*Exercise objective:* No pictures belong in the copy. Retype exactly, and only, the stretch of lines below from the one with "50kN Sensor d" through the one with "raggiungendo il 31%.".

Data for this task Start Marker

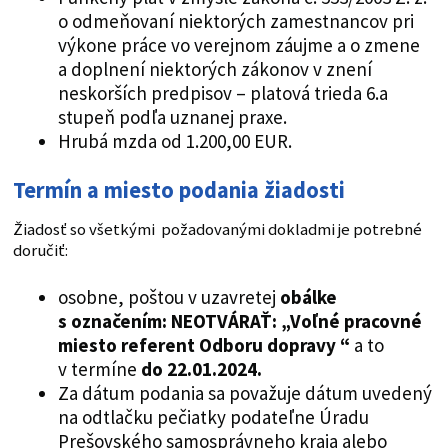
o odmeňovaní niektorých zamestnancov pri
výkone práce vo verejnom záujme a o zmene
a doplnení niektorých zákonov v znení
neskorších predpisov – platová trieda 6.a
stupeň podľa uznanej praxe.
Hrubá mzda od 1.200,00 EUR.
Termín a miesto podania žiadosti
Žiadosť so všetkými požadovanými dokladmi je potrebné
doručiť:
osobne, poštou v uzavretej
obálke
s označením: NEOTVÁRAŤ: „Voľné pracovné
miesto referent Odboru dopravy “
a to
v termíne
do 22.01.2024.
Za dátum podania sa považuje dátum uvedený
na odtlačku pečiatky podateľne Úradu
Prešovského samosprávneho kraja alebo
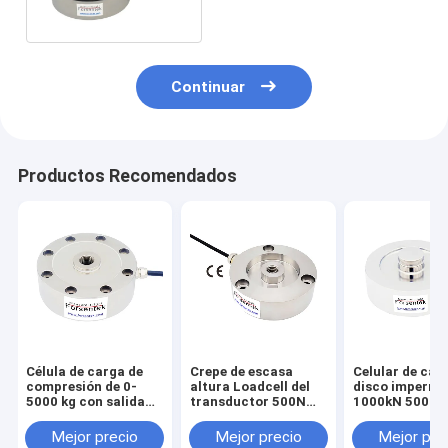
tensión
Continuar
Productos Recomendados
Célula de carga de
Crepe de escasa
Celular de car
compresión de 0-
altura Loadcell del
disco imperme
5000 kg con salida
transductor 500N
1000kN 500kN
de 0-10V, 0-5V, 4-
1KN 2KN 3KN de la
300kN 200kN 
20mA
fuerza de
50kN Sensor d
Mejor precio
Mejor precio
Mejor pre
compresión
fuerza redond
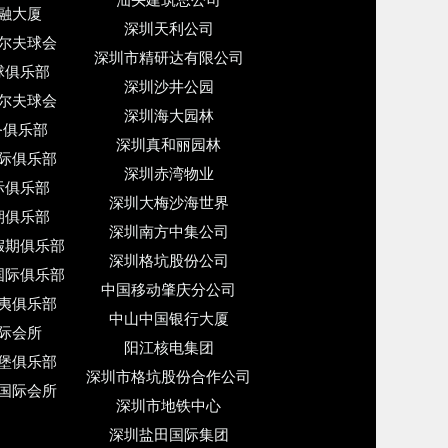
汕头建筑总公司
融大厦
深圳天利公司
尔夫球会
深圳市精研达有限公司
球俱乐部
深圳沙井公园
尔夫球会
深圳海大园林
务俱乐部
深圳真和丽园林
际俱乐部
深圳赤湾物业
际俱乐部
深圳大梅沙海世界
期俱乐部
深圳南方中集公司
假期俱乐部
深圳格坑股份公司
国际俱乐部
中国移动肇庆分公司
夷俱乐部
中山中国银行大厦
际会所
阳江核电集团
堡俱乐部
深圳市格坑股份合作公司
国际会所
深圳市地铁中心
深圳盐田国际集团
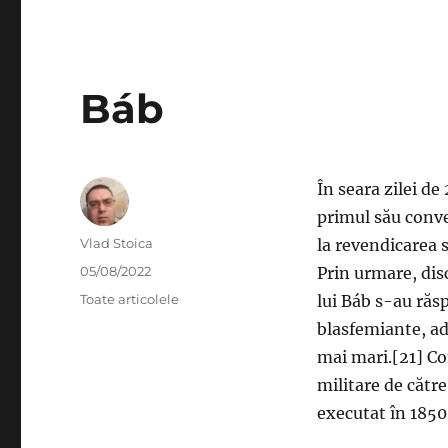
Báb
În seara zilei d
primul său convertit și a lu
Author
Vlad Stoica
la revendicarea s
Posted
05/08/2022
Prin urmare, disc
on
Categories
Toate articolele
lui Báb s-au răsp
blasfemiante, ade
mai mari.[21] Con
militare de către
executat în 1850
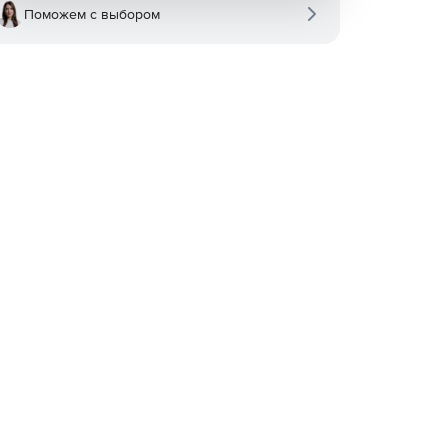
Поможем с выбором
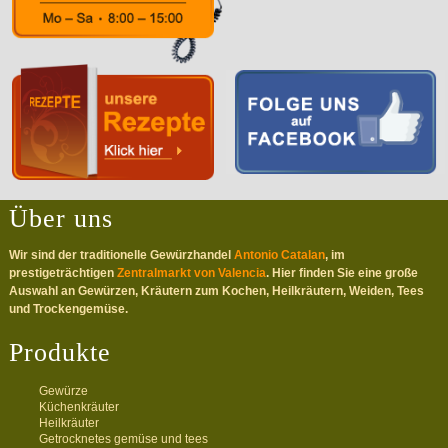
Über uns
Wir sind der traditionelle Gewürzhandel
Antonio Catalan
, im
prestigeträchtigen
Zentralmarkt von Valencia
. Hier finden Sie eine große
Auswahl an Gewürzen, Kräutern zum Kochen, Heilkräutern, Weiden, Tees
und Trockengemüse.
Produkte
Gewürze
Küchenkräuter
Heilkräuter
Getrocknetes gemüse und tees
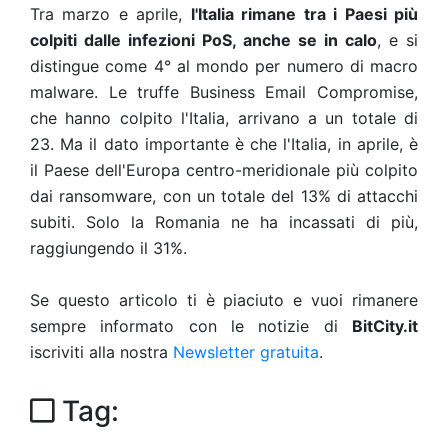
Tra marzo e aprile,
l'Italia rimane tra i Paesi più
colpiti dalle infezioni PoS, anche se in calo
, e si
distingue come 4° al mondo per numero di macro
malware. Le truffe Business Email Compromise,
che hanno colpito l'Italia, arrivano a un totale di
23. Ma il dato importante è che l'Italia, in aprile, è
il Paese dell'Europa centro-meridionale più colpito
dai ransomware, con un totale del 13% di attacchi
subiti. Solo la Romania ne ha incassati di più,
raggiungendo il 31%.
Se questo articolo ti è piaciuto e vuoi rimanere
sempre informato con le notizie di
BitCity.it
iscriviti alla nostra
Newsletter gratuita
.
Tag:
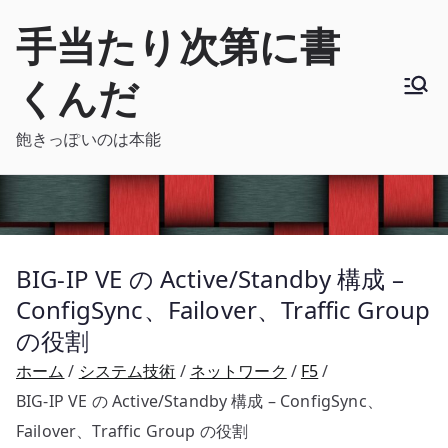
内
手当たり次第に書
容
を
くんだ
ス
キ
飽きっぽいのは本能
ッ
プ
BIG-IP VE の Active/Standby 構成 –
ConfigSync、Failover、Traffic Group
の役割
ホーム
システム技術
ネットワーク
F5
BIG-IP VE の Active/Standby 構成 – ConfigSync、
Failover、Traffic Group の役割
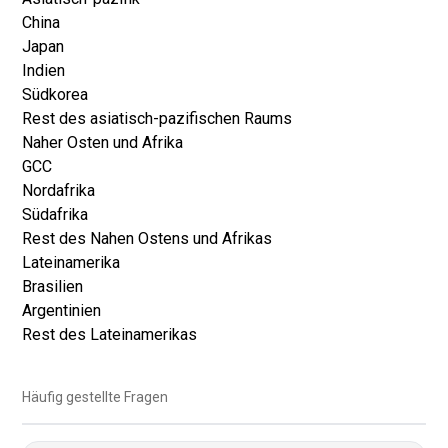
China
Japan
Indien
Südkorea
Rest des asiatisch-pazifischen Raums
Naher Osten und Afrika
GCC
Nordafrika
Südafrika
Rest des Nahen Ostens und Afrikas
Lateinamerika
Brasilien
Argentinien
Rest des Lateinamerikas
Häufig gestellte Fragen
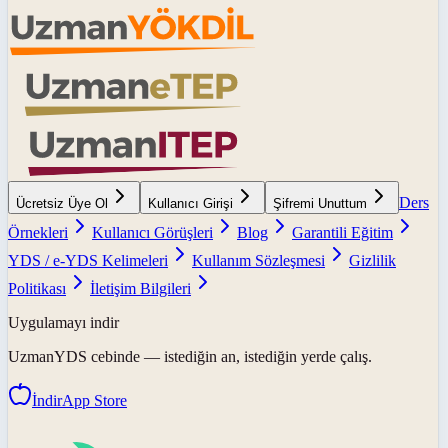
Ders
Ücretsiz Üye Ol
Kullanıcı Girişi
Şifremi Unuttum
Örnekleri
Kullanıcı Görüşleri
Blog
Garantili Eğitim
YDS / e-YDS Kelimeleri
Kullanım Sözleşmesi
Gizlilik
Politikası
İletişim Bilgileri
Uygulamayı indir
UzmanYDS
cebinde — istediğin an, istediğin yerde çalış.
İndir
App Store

Data for this task End Marker

*Expected answer:*
50kN Sensor d
Mejor precio
Mejor precio
Mejor pre
compresión
fuerza redond
汕头建筑总公司
融大厦
深圳天利公司
尔夫球会
深圳市精研达有限公司
球俱乐部
深圳沙井公园
尔夫球会
深圳海大园林
务俱乐部
深圳真和丽园林
际俱乐部
深圳赤湾物业
际俱乐部
深圳大梅沙海世界
期俱乐部
深圳南方中集公司
假期俱乐部
深圳格坑股份公司
国际俱乐部
中国移动肇庆分公司
夷俱乐部
中山中国银行大厦
际会所
阳江核电集团
堡俱乐部
深圳市格坑股份合作公司
国际会所
深圳市地铁中心
深圳盐田国际集团
Báb
În seara zilei d
primul său convertit și a lu
Author
Vlad Stoica
la revendicarea s
Posted
05/08/2022
Prin urmare, disc
on
Categories
Toate articolele
lui Báb s-au răsp
blasfemiante, ade
mai mari.[21] Con
militare de către
executat în 1850
Поможем с выбором
Über uns
Wir sind der traditionelle Gewürzhandel
Antonio Catalan
, im
prestigeträchtigen
Zentralmarkt von Valencia
. Hier finden Sie eine große
Auswahl an Gewürzen, Kräutern zum Kochen, Heilkräutern, Weiden, Tees
und Trockengemüse.
Produkte
Gewürze
Küchenkräuter
Heilkräuter
Getrocknetes gemüse und tees
Tra marzo e aprile,
l'Italia rimane tra i Paesi più
colpiti dalle infezioni PoS, anche se in calo
, e si
distingue come 4° al mondo per numero di macro
malware. Le truffe Business Email Compromise,
che hanno colpito l'Italia, arrivano a un totale di
23. Ma il dato importante è che l'Italia, in aprile, è
il Paese dell'Europa centro-meridionale più colpito
dai ransomware, con un totale del 13% di attacchi
subiti. Solo la Romania ne ha incassati di più,
raggiungendo il 31%.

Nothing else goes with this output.